I've reverted this to my original text.
It should now convey the correct idea, but i'm not sure this is correct English.

> unsigned int x = 0x81234567;
> int y = x; // does the sanitizer catch this or not?
No, it does not. It indeed should. I do plan on following-up with that,
thus i've adding the group (``-fsanitize=implicit-conversion``), not just one check.

================
Comment at: include/clang/Basic/Sanitizers.def:134-136
 SANITIZER_GROUP("integer", Integer,
                 SignedIntegerOverflow | UnsignedIntegerOverflow | Shift |
                 IntegerDivideByZero)
----------------
rsmith wrote:
> `-fsanitize=integer` should include `-fsanitize=implicit-integer-truncation`.
Wow. Ok.

================
Comment at: lib/CodeGen/CGExprScalar.cpp:954-955
+  // We only care about int->int casts here, and ignore casts to/from pointer.
+  if (!(isa<llvm::IntegerType>(SrcTy) && isa<llvm::IntegerType>(DstTy)))
+    return;
+  // We do not care about booleans.
----------------
rsmith wrote:
> Check the Clang types here, not the LLVM types. There is no guarantee that only integer types get converted to LLVM `IntegerType`s. (But if you like, you can assert that `SrcTy` and `DstTy` are `IntegerType`s after checking that the clang types are both integer types.)
Interesting, ok.

================
Comment at: lib/CodeGen/CGExprScalar.cpp:956-958
+  // We do not care about booleans.
+  if (SrcType->isBooleanType() || DstType->isBooleanType())
+    return;
----------------
rsmith wrote:
> I believe this is redundant: we don't get here for an integer to boolean conversion, and a boolean to integer conversion would always be caught by the bit width check below.
Uhm, i'll replace it with an assert then.

================
Comment at: lib/CodeGen/CGExprScalar.cpp:962-964
+  // This must be truncation.

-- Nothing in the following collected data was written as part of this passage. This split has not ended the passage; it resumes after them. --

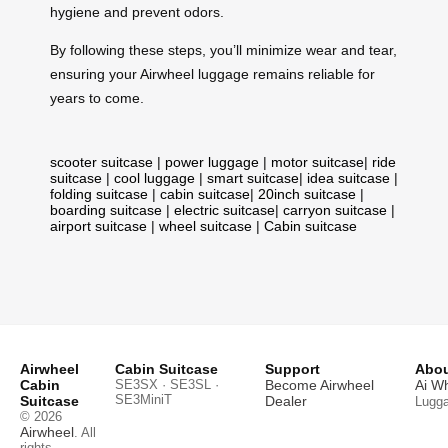
hygiene and prevent odors.
By following these steps, you’ll minimize wear and tear,
ensuring your Airwheel luggage remains reliable for
years to come.
scooter suitcase
|
power luggage
|
motor suitcase
|
ride
suitcase
|
cool luggage
|
smart suitcase
|
idea suitcase
|
folding suitcase
|
cabin suitcase
|
20inch suitcase
|
boarding suitcase
|
electric suitcase
|
carryon suitcase
|
airport suitcase
|
wheel suitcase
|
Cabin suitcase
Airwheel
Cabin Suitcase
Support
Abou
Cabin
SE3SX · SE3SL ·
Become Airwheel
Ai W
SE3MiniT
Suitcase
Dealer
Lugg
© 2026
Airwheel
. All
rights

Else we do not care.
+  if (SrcBits <= DstBits)
+    return;
----------------
rsmith wrote:
> I think you should also catch casts that change signedness in the case if the sign bit is set on the value. (Though if you want to defer this to a follow-up change and maybe give the sanitizer a different name, that's fine with me.)
Yes, thank you for bringing this up.
That is certainly the plain, but i always planned to add that later on.

Repository:
  rC Clang

https://reviews.llvm.org/D48958